/ 19.03.2015
Elisabeth Martin
"Ich habe mich nur an das geltende Recht gehalten". Herkunft, Arbeitsweise und Mentalität der Wärter und Vernehmer der Stasi-Untersuchungshaftanstalt Berlin-Hohenschönhausen
Baden-Baden: Nomos Verlagsgesellschaft 2014 (Andrássy Studien zur Europaforschung 14); 465 S.; 84,- €; ISBN 978-3-8487-1684-5Diss. Passau; Begutachtung: H. Hansen, B. Zehnpfennig. – „Isolation, Desorientierung, Erpressung sowie die gezielte physische und psychische Zermürbung“ (275), mit diesen Instrumenten versuchten Mitarbeiter des Ministeriums für Staatssicherheit (MfS) von Untersuchungshäftlingen Informationen und belastende Aussagen zu bekommen. Bis zu insgesamt 10.000 Menschen wurden in der zentralen MfS‑Untersuchungshaftanstalt Berlin‑Hohenschönhausen festgehalten. Doch wer überwachte, bestrafte und drangsalierte die Inhaftierten? Elisabeth Martin fragt nach Motiven, persönlichen Hintergründen und Arbeitsweisen von Wach‑ und Vernehmungspersonal. Über die mehr als 1.000 MfS‑Mitarbeiter sei bisher wenig Fundiertes publiziert worden. Die Autorin interessiert besonders, warum Menschen bereitwillig zum effektiven Funktionieren staatlicher Repressionsapparate beitragen und dabei „offenkundig inhumane Taten begehen“ (20). Martin arbeitet sowohl empirisch‑analytisch, etwa wenn sie die sozialen Profile der Mitarbeiter statistisch auswertet, als auch hermeneutisch bei der Interpretation von Dokumenten. Wie sie darlegt, wurden neue Mitarbeiter des MfS‑Gefängnisses „vor allem aus systemtragenden Familien, in denen ein oder beide Elternteile selbst beim MfS, bei der NVA oder anderen bewaffneten Organen tätig waren“ (161), ausgewählt.
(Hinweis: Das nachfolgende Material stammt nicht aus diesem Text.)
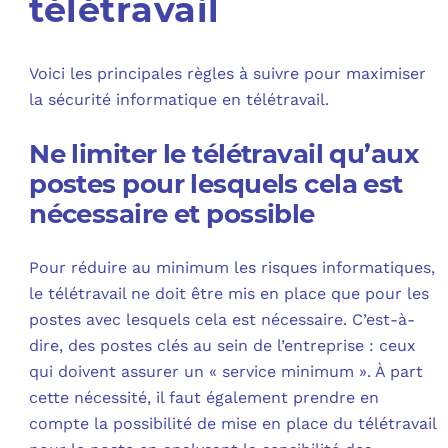
télétravail
Voici les principales règles à suivre pour maximiser
la sécurité informatique en télétravail.
Ne limiter le télétravail qu’aux
postes pour lesquels cela est
nécessaire et possible
Pour réduire au minimum les risques informatiques,
le télétravail ne doit être mis en place que pour les
postes avec lesquels cela est nécessaire. C’est-à-
dire, des postes clés au sein de l’entreprise : ceux
qui doivent assurer un « service minimum ». À part
cette nécessité, il faut également prendre en
compte la possibilité de mise en place du télétravail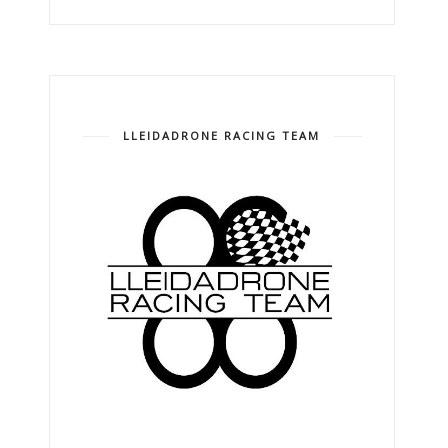
LLEIDADRONE RACING TEAM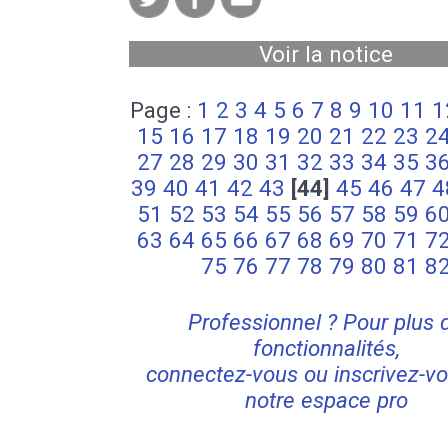
Voir la notice
Page :
1
2
3
4
5
6
7
8
9
10
11
1
15
16
17
18
19
20
21
22
23
2
27
28
29
30
31
32
33
34
35
3
39
40
41
42
43
[44]
45
46
47
4
51
52
53
54
55
56
57
58
59
6
63
64
65
66
67
68
69
70
71
7
75
76
77
78
79
80
81
8
Professionnel ? Pour plus 
fonctionnalités,
connectez-vous ou inscrivez-vo
notre espace pro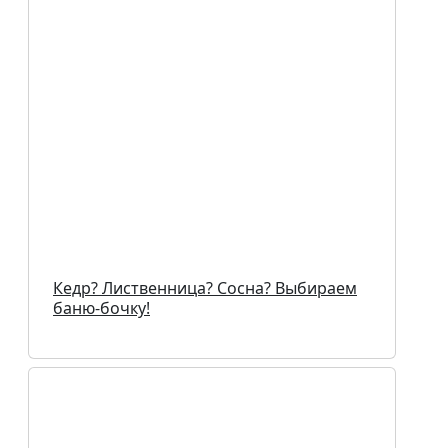
Кедр? Лиственница? Сосна? Выбираем
баню-бочку!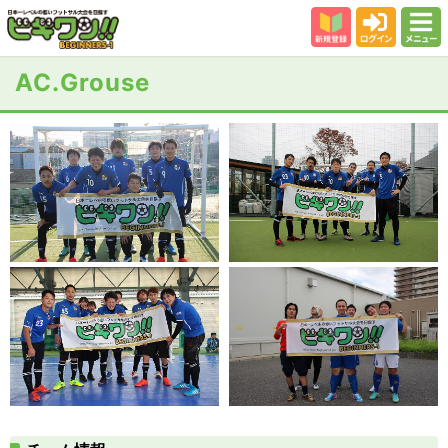
新規登録
ログイン
メニュー
初めての方
AC.Grouse
カテゴリー
会場
大会結果
スタッフ紹介
よくある質問
参加者の声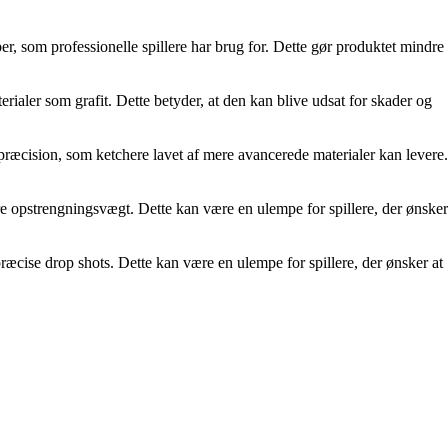
r, som professionelle spillere har brug for. Dette gør produktet mindre
ialer som grafit. Dette betyder, at den kan blive udsat for skader og
ræcision, som ketchere lavet af mere avancerede materialer kan levere.
 opstrengningsvægt. Dette kan være en ulempe for spillere, der ønsker
ræcise drop shots. Dette kan være en ulempe for spillere, der ønsker at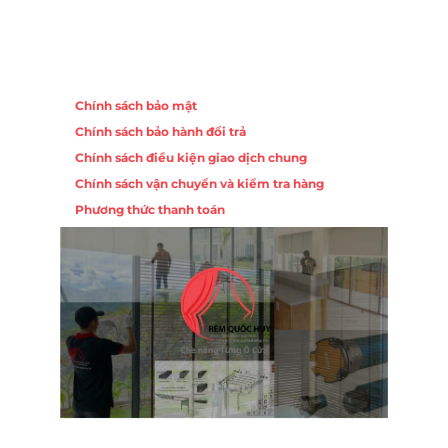
Chính sách
Chính sách bảo mật
Chính sách bảo hành đổi trả
ồng,
Chính sách điều kiện giao dịch chung
Chính sách vận chuyển và kiểm tra hàng
 10,
Phương thức thanh toán
Nội
ường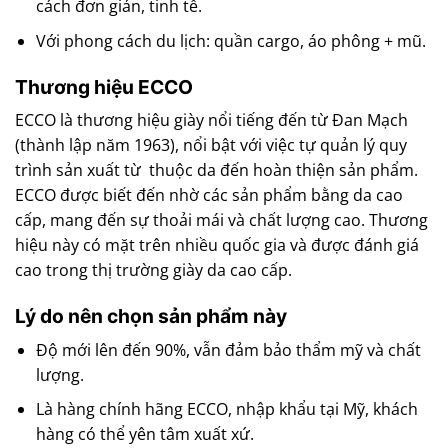
cách đơn giản, tinh tế.
Với phong cách du lịch: quần cargo, áo phông + mũ.
Thương hiệu ECCO
ECCO là thương hiệu giày nổi tiếng đến từ Đan Mạch
(thành lập năm 1963), nổi bật với việc tự quản lý quy
trình sản xuất từ thuộc da đến hoàn thiện sản phẩm.
ECCO được biết đến nhờ các sản phẩm bằng da cao
cấp, mang đến sự thoải mái và chất lượng cao. Thương
hiệu này có mặt trên nhiều quốc gia và được đánh giá
cao trong thị trường giày da cao cấp.
Lý do nên chọn sản phẩm này
Độ mới lên đến 90%, vẫn đảm bảo thẩm mỹ và chất
lượng.
Là hàng chính hãng ECCO, nhập khẩu tại Mỹ, khách
hàng có thể yên tâm xuất xứ.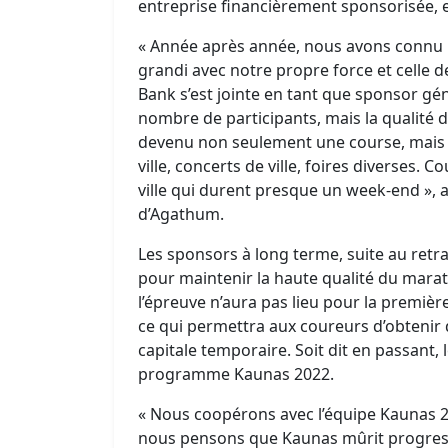
entreprise financièrement sponsorisée,
« Année après année, nous avons connu 
grandi avec notre propre force et celle d
Bank s’est jointe en tant que sponsor gé
nombre de participants, mais la qualité d
devenu non seulement une course, mais au
ville, concerts de ville, foires diverses.
ville qui durent presque un week-end », 
d’Agathum.
Les sponsors à long terme, suite au retrai
pour maintenir la haute qualité du marat
l’épreuve n’aura pas lieu pour la première 
ce qui permettra aux coureurs d’obtenir d
capitale temporaire. Soit dit en passant
programme Kaunas 2022.
« Nous coopérons avec l’équipe Kaunas 2
nous pensons que Kaunas mûrit progress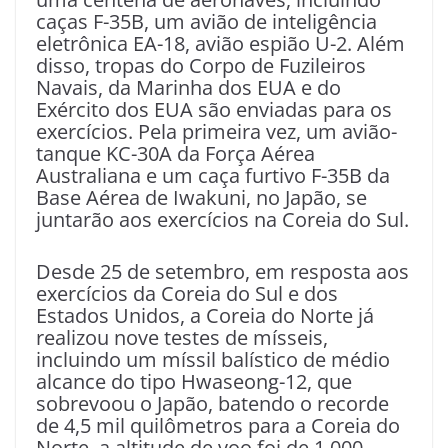
caças F-35B, um avião de inteligência
eletrônica EA-18, avião espião U-2. Além
disso, tropas do Corpo de Fuzileiros
Navais, da Marinha dos EUA e do
Exército dos EUA são enviadas para os
exercícios. Pela primeira vez, um avião-
tanque KC-30A da Força Aérea
Australiana e um caça furtivo F-35B da
Base Aérea de Iwakuni, no Japão, se
juntarão aos exercícios na Coreia do Sul.
Desde 25 de setembro, em resposta aos
exercícios da Coreia do Sul e dos
Estados Unidos, a Coreia do Norte já
realizou nove testes de mísseis,
incluindo um míssil balístico de médio
alcance do tipo Hwaseong-12, que
sobrevoou o Japão, batendo o recorde
de 4,5 mil quilômetros para a Coreia do
Norte, a altitude de voo foi de 1.000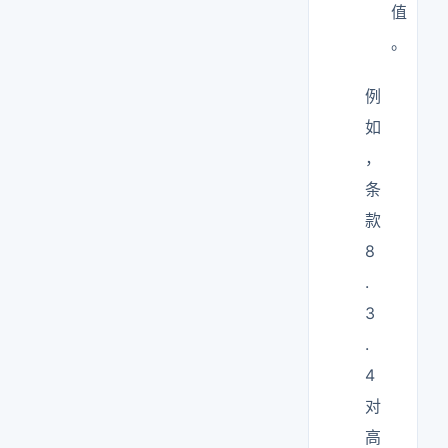
值
。
例
如
，
条
款
8
.
3
.
4
对
高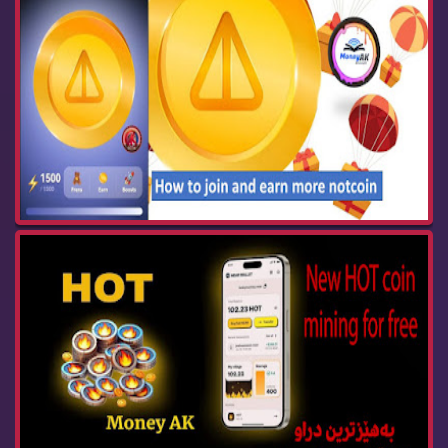
New HOT coin mining for free به‌هێزترین دراوبه...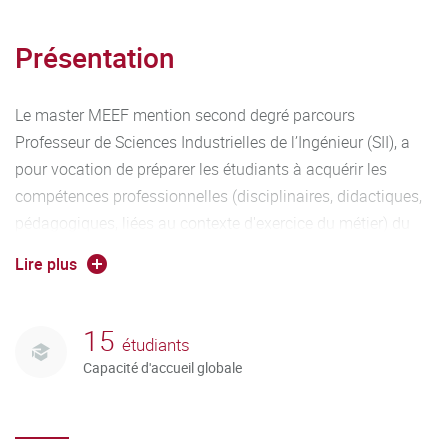
Présentation
Le master MEEF mention second degré parcours
Professeur de Sciences Industrielles de l’Ingénieur (SII), a
pour vocation de préparer les étudiants à acquérir les
compétences professionnelles (disciplinaires, didactiques,
pédagogiques, liées au contexte d'exercice du métier) du
métier de Professeur de Sciences Industrielles de l’Ingénieur
Lire plus
(SII), de lycée tout en préparant les concours qui lui sont
liés.
15
étudiants
Capacité d'accueil globale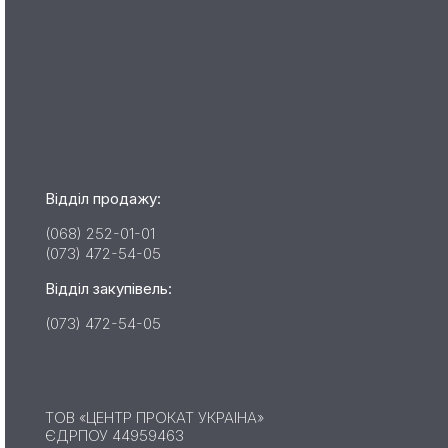
Відділ продажу:
(068) 252-01-01
(073) 472-54-05
Відділ закупівель:
(073) 472-54-05
ТОВ «ЦЕНТР ПРОКАТ УКРАІНА»
ЄДРПОУ 44959463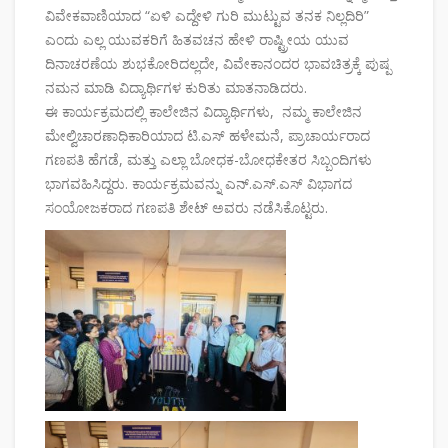
ವಿವೇಕವಾಣಿಯಾದ “ಏಳಿ ಎದ್ದೇಳಿ ಗುರಿ ಮುಟ್ಟುವ ತನಕ ನಿಲ್ಲದಿರಿ”
ಎಂದು ಎಲ್ಲ ಯುವಕರಿಗೆ ಹಿತವಚನ ಹೇಳಿ ರಾಷ್ಟ್ರೀಯ ಯುವ
ದಿನಾಚರಣೆಯ ಶುಭಕೋರಿದಲ್ಲದೇ, ವಿವೇಕಾನಂದರ ಭಾವಚಿತ್ರಕ್ಕೆ ಪುಷ್ಪ
ನಮನ ಮಾಡಿ ವಿದ್ಯಾರ್ಥಿಗಳ ಕುರಿತು ಮಾತನಾಡಿದರು.
ಈ ಕಾರ್ಯಕ್ರಮದಲ್ಲಿ ಕಾಲೇಜಿನ ವಿದ್ಯಾರ್ಥಿಗಳು, ನಮ್ಮ ಕಾಲೇಜಿನ
ಮೇಲ್ವಿಚಾರಣಾಧಿಕಾರಿಯಾದ ಟಿ.ಎಸ್ ಹಳೇಮನೆ, ಪ್ರಾಚಾರ್ಯರಾದ
ಗಣಪತಿ ಹೆಗಡೆ, ಮತ್ತು ಎಲ್ಲಾ ಬೋಧಕ-ಬೋಧಕೇತರ ಸಿಬ್ಬಂದಿಗಳು
ಭಾಗವಹಿಸಿದ್ದರು. ಕಾರ್ಯಕ್ರಮವನ್ನು ಎನ್.ಎಸ್.ಎಸ್ ವಿಭಾಗದ
ಸಂಯೋಜಕರಾದ ಗಣಪತಿ ಶೇಟ್ ಅವರು ನಡೆಸಿಕೊಟ್ಟರು.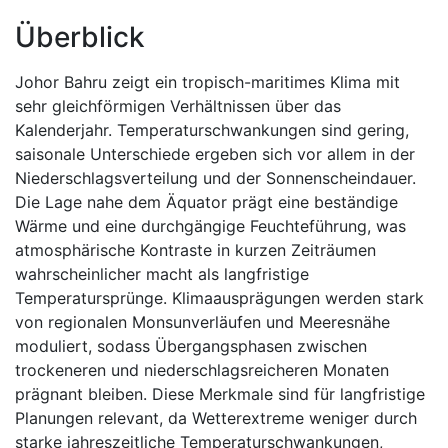
Überblick
Johor Bahru zeigt ein tropisch-maritimes Klima mit
sehr gleichförmigen Verhältnissen über das
Kalenderjahr. Temperaturschwankungen sind gering,
saisonale Unterschiede ergeben sich vor allem in der
Niederschlagsverteilung und der Sonnenscheindauer.
Die Lage nahe dem Äquator prägt eine beständige
Wärme und eine durchgängige Feuchteführung, was
atmosphärische Kontraste in kurzen Zeiträumen
wahrscheinlicher macht als langfristige
Temperatursprünge. Klimaausprägungen werden stark
von regionalen Monsunverläufen und Meeresnähe
moduliert, sodass Übergangsphasen zwischen
trockeneren und niederschlagsreicheren Monaten
prägnant bleiben. Diese Merkmale sind für langfristige
Planungen relevant, da Wetterextreme weniger durch
starke jahreszeitliche Temperaturschwankungen,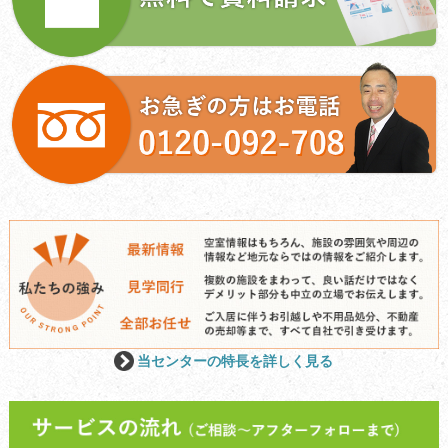
当センターの特長を詳しく見る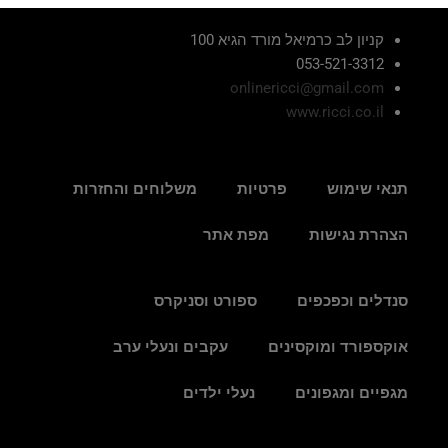
קניון לב כרמיאל מורד הגיא 100
053-521-3312
onlinericci@gmail.com
www.ricci.co.il
תנאי שימוש
פרטיות
משלוחים והחזרות
הצהרת נגישות
מפת אתר
סנדלים וכפכפים
ספורט וסניקרס
אוקספורד ומוקסינים
עקבים ונעלי ערב
מגפיים ומגפונים
נעלי ילדים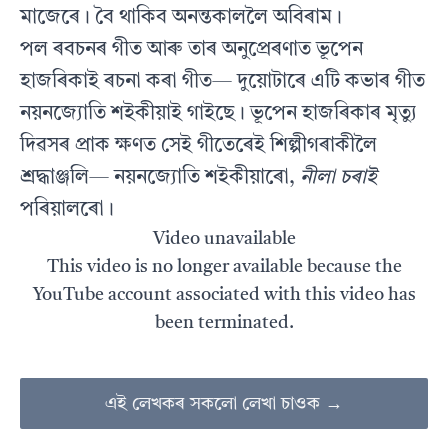
মাজেৰে। বৈ থাকিব অনন্তকাললৈ অবিৰাম।
পল ৰবচনৰ গীত আৰু তাৰ অনুপ্ৰেৰণাত ভূপেন
হাজৰিকাই ৰচনা কৰা গীত— দুয়োটাৰে এটি কভাৰ গীত
নয়নজ্যোতি শইকীয়াই গাইছে। ভূপেন হাজৰিকাৰ মৃত্যু
দিৱসৰ প্ৰাক ক্ষণত সেই গীতেৰেই শিল্পীগৰাকীলৈ
শ্ৰদ্ধাঞ্জলি— নয়নজ্যোতি শইকীয়াৰো,
নীলা চৰাই
পৰিয়ালৰো।
Video unavailable
This video is no longer available because the
YouTube account associated with this video has
been terminated.
এই লেখকৰ সকলো লেখা চাওক →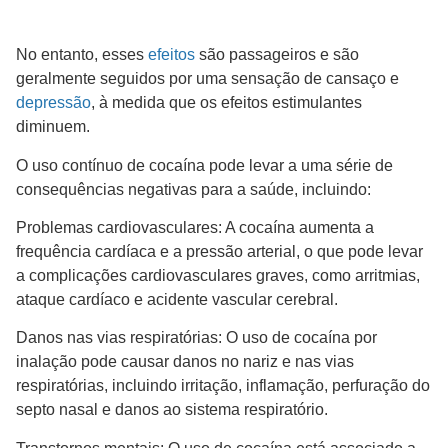
No entanto, esses
efeitos
são passageiros e são
geralmente seguidos por uma sensação de cansaço e
depressão
, à medida que os efeitos estimulantes
diminuem.
O uso contínuo de cocaína pode levar a uma série de
consequências negativas para a saúde, incluindo:
Problemas cardiovasculares: A cocaína aumenta a
frequência cardíaca e a pressão arterial, o que pode levar
a complicações cardiovasculares graves, como arritmias,
ataque cardíaco e acidente vascular cerebral.
Danos nas vias respiratórias: O uso de cocaína por
inalação pode causar danos no nariz e nas vias
respiratórias, incluindo irritação, inflamação, perfuração do
septo nasal e danos ao sistema respiratório.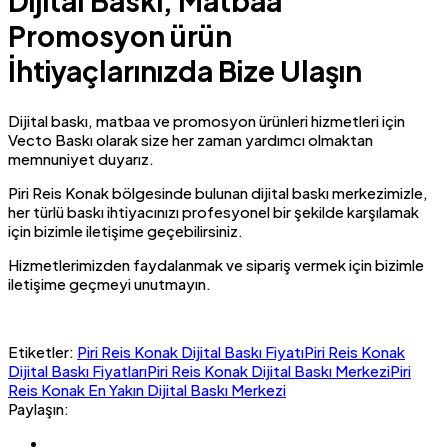
Dijital Baskı, Matbaa
Promosyon ürün
İhtiyaçlarınızda Bize Ulaşın
Dijital baskı, matbaa ve promosyon ürünleri hizmetleri için
Vecto Baskı olarak size her zaman yardımcı olmaktan
memnuniyet duyarız.
Piri Reis Konak bölgesinde bulunan dijital baskı merkezimizle,
her türlü baskı ihtiyacınızı profesyonel bir şekilde karşılamak
için bizimle iletişime geçebilirsiniz.
Hizmetlerimizden faydalanmak ve sipariş vermek için bizimle
iletişime geçmeyi unutmayın.
Etiketler:
Piri Reis Konak Dijital Baskı Fiyatı
Piri Reis Konak
Dijital Baskı Fiyatları
Piri Reis Konak Dijital Baskı Merkezi
Piri
Reis Konak En Yakın Dijital Baskı Merkezi
Paylaşın:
Das MfS habe dabei bevorzugt Facharbeiter eingestellt, um „die Ausprägung reflektierenden oder gar selbstkritischen Denkens und Handelns“ (162) abzuwehren. Ihnen wurde in der Ausbildung ein klares Freund‑Feind‑Denken indoktriniert. Später wurden viele Mitarbeiter an die MfS‑eigene Hochschule geschickt, um ihre Kompetenzen als Geheimdienstler zu stärken. Martin schildert akribisch die streng geregelten Abläufe von der Verhaftung bis zum Gerichtsprozess. So beschreibt sie etwa im Detail die verschiedenen Typen von Gefangenen‑Transportwagen, die makaber als Bestattungswagen oder mit Werbeaufschriften getarnt wurden. Empathie für die Häftlinge, so ihr Fazit, sei unter den Stasi‑Mitarbeitern eine seltene Ausnahme gewesen. Die Indoktrinierung habe eine Binnenrationalität für die eigenen Taten geliefert, in der Mitleid und andere persönliche Gefühle unterdrückt werden konnten. Der militärisch‑bürokratische Apparat habe zudem kaum Handlungsspielraum für individuelles Verhalten gelassen.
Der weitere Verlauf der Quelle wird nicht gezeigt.